For students looking for a study break, there is a new option on campus—massage chairs.

“The massage chair was ordered last year and arrived at the end of the academic year. It replaced three older and broken down chairs,” wrote Tom Szigethy, associate dean and director of the Duke Student Wellness Center. “The purpose was to assist students, let them relax and get a massage to de-stress from their day.”

There are currently three massage chairs available for student use—one on East Campus and two on West Campus—with an additional one expected to be added to West Campus soon, Szigethy noted.

The Oasis in Bell Tower residence hall, which is the Student Wellness Center’s home on East Campus, is offering several ways for students to evaluate and improve their personal wellness.
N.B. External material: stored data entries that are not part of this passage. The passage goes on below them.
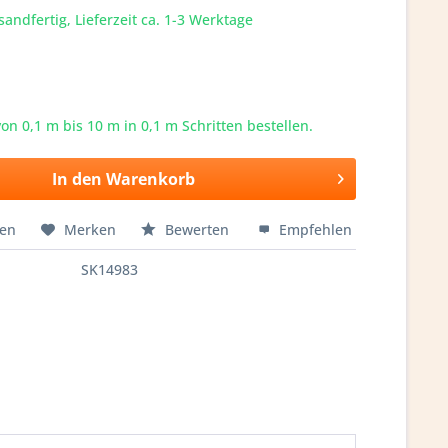
sandfertig, Lieferzeit ca. 1-3 Werktage
von 0,1 m bis
10
m in 0,1 m Schritten bestellen.
In den
Warenkorb
hen
Merken
Bewerten
Empfehlen
SK14983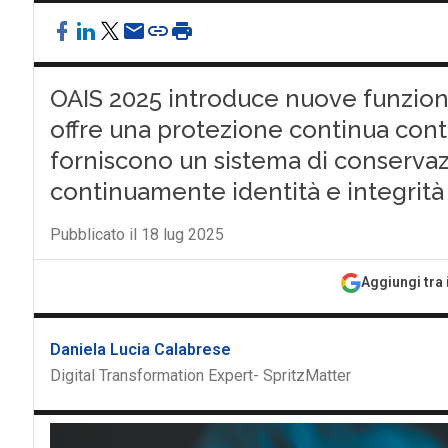
OAIS 2025 introduce nuove funzioni
offre una protezione continua contr
forniscono un sistema di conservazi
continuamente identità e integrità d
Pubblicato il 18 lug 2025
Aggiungi tra 
Daniela Lucia Calabrese
Digital Transformation Expert- SpritzMatter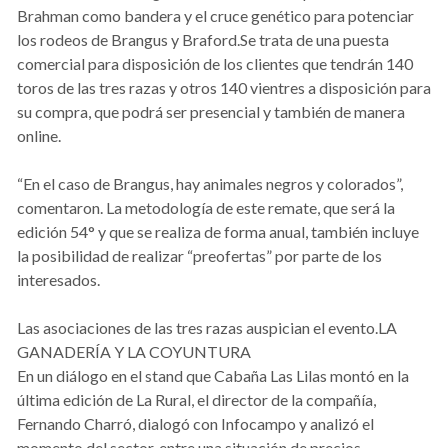
Brahman como bandera y el cruce genético para potenciar
los rodeos de Brangus y Braford.Se trata de una puesta
comercial para disposición de los clientes que tendrán 140
toros de las tres razas y otros 140 vientres a disposición para
su compra, que podrá ser presencial y también de manera
online.
“En el caso de Brangus, hay animales negros y colorados”,
comentaron. La metodología de este remate, que será la
edición 54° y que se realiza de forma anual, también incluye
la posibilidad de realizar “preofertas” por parte de los
interesados.
Las asociaciones de las tres razas auspician el evento.LA
GANADERÍA Y LA COYUNTURA
En un diálogo en el stand que Cabaña Las Lilas montó en la
última edición de La Rural, el director de la compañía,
Fernando Charró, dialogó con Infocampo y analizó el
momento del sector, entre una situación de precios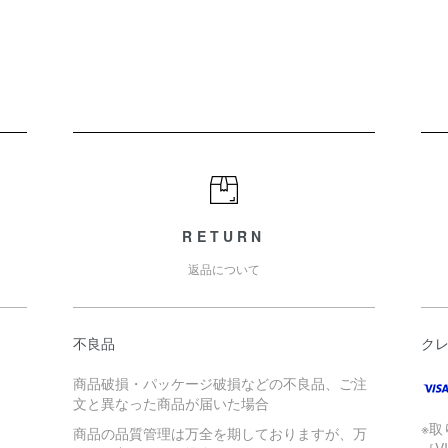
RETURN
返品について
不良品
ク
商品破損・パッケージ破損などの不良品、ご注
文と異なった商品が届いた場合
※
商品の品質管理は万全を期しておりますが、万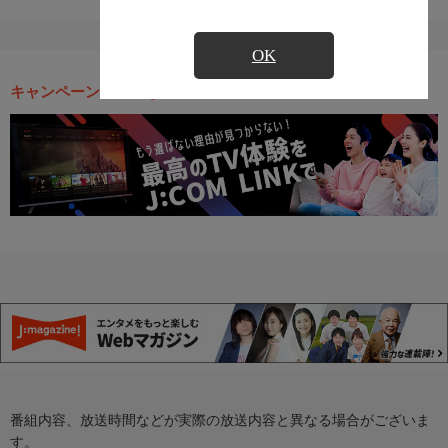
OK
キャンペーン・お得な情報
番組内容、放送時間などが実際の放送内容と異なる場合がございま
す。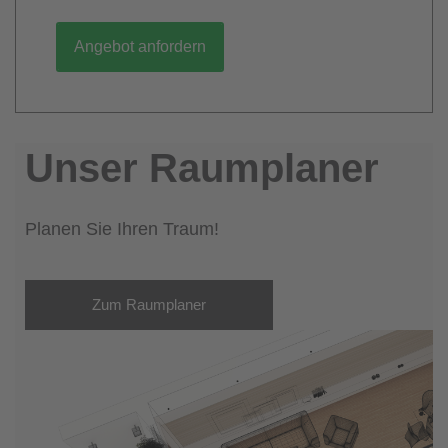
Angebot anfordern
Unser Raumplaner
Planen Sie Ihren Traum!
Zum Raumplaner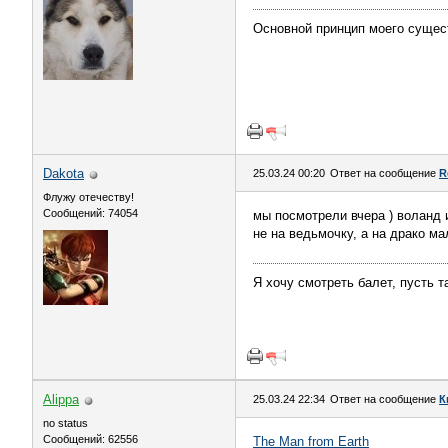
Основной принцип моего сущес
Dаkota
25.03.24 00:20
Ответ на сообщение
R
Флужу отечеству!
Сообщений: 74054
мы посмотрели вчера ) воланд 
не на ведьмочку, а на драко м
Я хочу смотреть балет, пусть 
Alippa
25.03.24 22:34
Ответ на сообщение
К
no status
Сообщений: 62556
The Man from Earth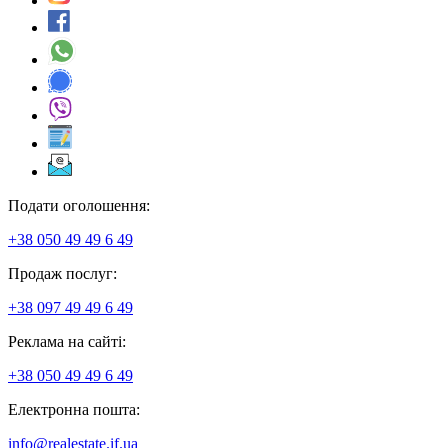
Подати оголошення:
+38 050 49 49 6 49
Продаж послуг:
+38 097 49 49 6 49
Реклама на сайті:
+38 050 49 49 6 49
Електронна пошта:
info@realestate.if.ua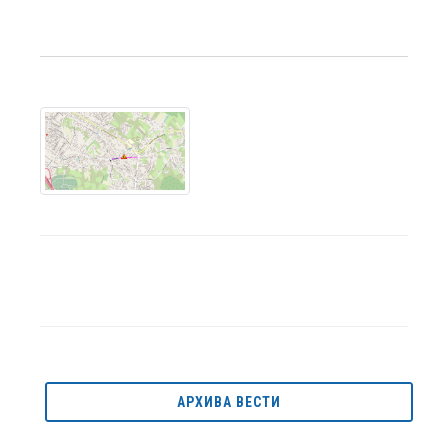
АРХИВА ВЕСТИ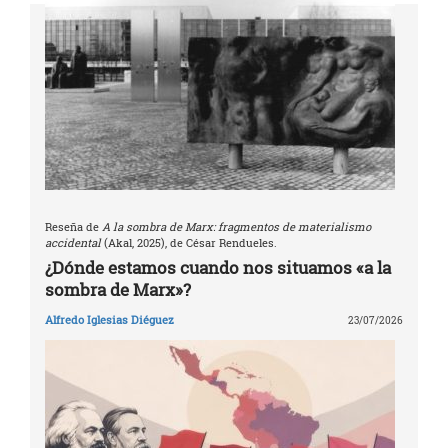
Reseña de
A la sombra de Marx: fragmentos de materialismo
accidental
(Akal, 2025), de César Rendueles.
¿Dónde estamos cuando nos situamos «a la
sombra de Marx»?
Alfredo Iglesias Diéguez
23/07/2026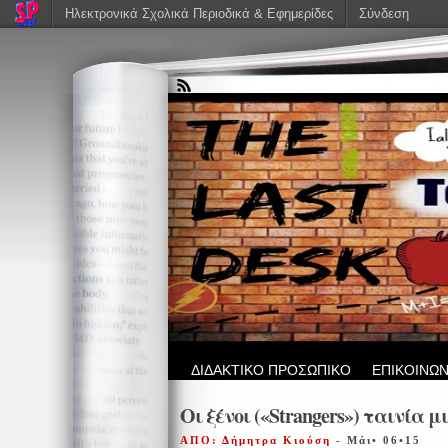
Ηλεκτρονικά Σχολικά Περιοδικά & Εφημερίδες
Σύνδεση
ΔΙΔΑΚΤΙΚΟ ΠΡΟΣΩΠΙΚΟ
ΕΠΙΚΟΙΝΩΝ
Οι ξένοι («Strangers») ταινία 
ΑΠΟ: Δήμητρα Κιούση
- Μάι• 06•15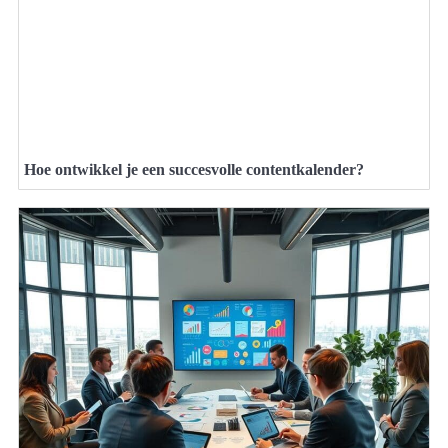
Hoe ontwikkel je een succesvolle contentkalender?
“I think the chair gives students a reason to stop by the Wellness Center and then they see all of the other elements to the Wellness Center and realize all that is at their fingertips—so they stay and check out many different aspects to wellness at the center like aromatherapy, Chinese baoding balls, Indian singing bowls and wellness artwork, to name a few,” Szigethy wrote.

The Wellness Center has received good feedback on the chair so far, Szigethy noted. First-year Axel Herrera Ramos said that she has enjoyed it.

“I’ve been a couple of times this year,” Ramos said. “I had gone there initially to get some information, but after that, [the massage chair] is basically why I went."

He noted that he sometimes visits the Wellness Center to use the massage chair after a workout. 

The Wellness Center plans to capitalize on the popularity of massage chairs with students by adding one to the Oasis room in the West Campus Wellness building as well, Szigethy explained. 

The two massage chairs currently on West Campus can be found in Wannamaker Quadrangle, where they are part of a yoga/meditation room. They were added during extensive renovations to the dorm this past summer. Wannamaker is also home to The Well, an upperclassmen residential learning community focused on supporting student wellness.

Last year, amidst an effort to utilize excess surplus funds, Duke Student Government considered the purchase of massage chairs for student use.

"The DSG Senate allocated $10,000 plus tax for massage chairs, but the purchase was not completed,” wrote DSG Executive Vice President Ilana Weisman, a senior, in an email.

Those funds have not been allocated otherwise while DSG internally deliberates whether or not to complete the purchase, Weisman noted.